Version: I thought you were suggesting earlier just overwriting a version instead of creating versions of it (V1, V2...). I wouldn't focus on 'day' as a time unit. I guess the RFT user could realise that he/she made a mistake, for example, by someone telling him/her so two months later. Then what? Are we considering this scenario? Does it make sense?

beachtom commented 4 weeks ago

Name: I still think this will be challenging. If we want to model this categorisation we have metadata in the knowledge graph we can use. I am personally against inferring anything from the URL in the microservices. For example in FI we have two accessibility regulations - ones for schools and one for other regulations... and we may have regulations that transcend the categories. I think we are making problems for us later down the line.

Version: So shall we use a date/time string to represent the version? If someone makes a mistake once a document is published and an amendment is produced it should be a new version. As once published the regulation should be a matter of record

Gonsco commented 4 weeks ago

After a meeting with Thomas, we agreed on:

The general scenario is one where the graph version of the regulation is published on the same day as the official publication of the regulation in PDF format.
The user can define this date manually. So, this is compatible with the non-general case. For example, a retrospective scenario where a graph is published months or years after a regulation is officially published.
If someone realises that the graph is wrong, a new one must be generated as a different version. Both must be kept. The publication date of the second graph is what changes: it will contain the publication date of when the new version of the graph is made public (different from the publication date of the PDF). So, the ${version} param is removed from the URI, Example: https://graphdb.accordproject.eu/resource/aec3po/FI/ACC/en-GB/2024-4-20 https://graphdb.accordproject.eu/resource/aec3po/FI/ACC/en-GB/2024-7-17

@beachtom anything you want to clarify or correct, go ahead.

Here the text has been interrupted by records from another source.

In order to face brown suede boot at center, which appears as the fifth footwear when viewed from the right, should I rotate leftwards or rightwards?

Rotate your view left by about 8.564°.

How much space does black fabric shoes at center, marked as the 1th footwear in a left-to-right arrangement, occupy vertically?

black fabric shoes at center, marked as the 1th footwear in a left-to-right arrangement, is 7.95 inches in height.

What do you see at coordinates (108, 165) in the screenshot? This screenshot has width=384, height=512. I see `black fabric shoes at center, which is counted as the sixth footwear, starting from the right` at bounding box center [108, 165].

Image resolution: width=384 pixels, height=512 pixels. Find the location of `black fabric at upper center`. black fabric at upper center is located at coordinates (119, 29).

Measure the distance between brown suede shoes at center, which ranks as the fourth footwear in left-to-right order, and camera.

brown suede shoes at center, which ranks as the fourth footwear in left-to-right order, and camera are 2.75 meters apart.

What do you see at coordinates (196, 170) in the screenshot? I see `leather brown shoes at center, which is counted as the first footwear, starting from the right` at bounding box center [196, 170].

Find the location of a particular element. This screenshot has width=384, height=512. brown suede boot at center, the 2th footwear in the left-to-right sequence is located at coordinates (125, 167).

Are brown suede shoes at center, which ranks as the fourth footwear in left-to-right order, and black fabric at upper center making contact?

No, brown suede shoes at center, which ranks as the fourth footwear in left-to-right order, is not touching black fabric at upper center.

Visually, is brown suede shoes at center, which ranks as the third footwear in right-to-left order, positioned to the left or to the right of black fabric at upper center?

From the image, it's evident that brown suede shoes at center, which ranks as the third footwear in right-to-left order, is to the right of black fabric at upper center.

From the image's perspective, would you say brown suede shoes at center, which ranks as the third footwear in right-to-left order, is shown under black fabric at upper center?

Aboute if a classification should be used or not remains open. One option could be a classification that could be extended, perhaps by the user itself, but always in a supervised/approval manner. If there are no comments on this, we can try to propose an approach from the RFT side and discusse it.

If anyone has any different suggestions, please do so soon before closing this issue.

nataschake commented 3 weeks ago

@Gonsco Hi, I don't envisage any issues with $version removed from $URI. $classifier can be declared and extended not edited (so not to loose obsolete classes) iteratively, in e.g. SKOS concept scheme, so we add

@base          <https://graphdb.accordproject.eu/resource/aec3po/> .
@prefix skos:    <http://www.w3.org/2004/02/skos/core#> .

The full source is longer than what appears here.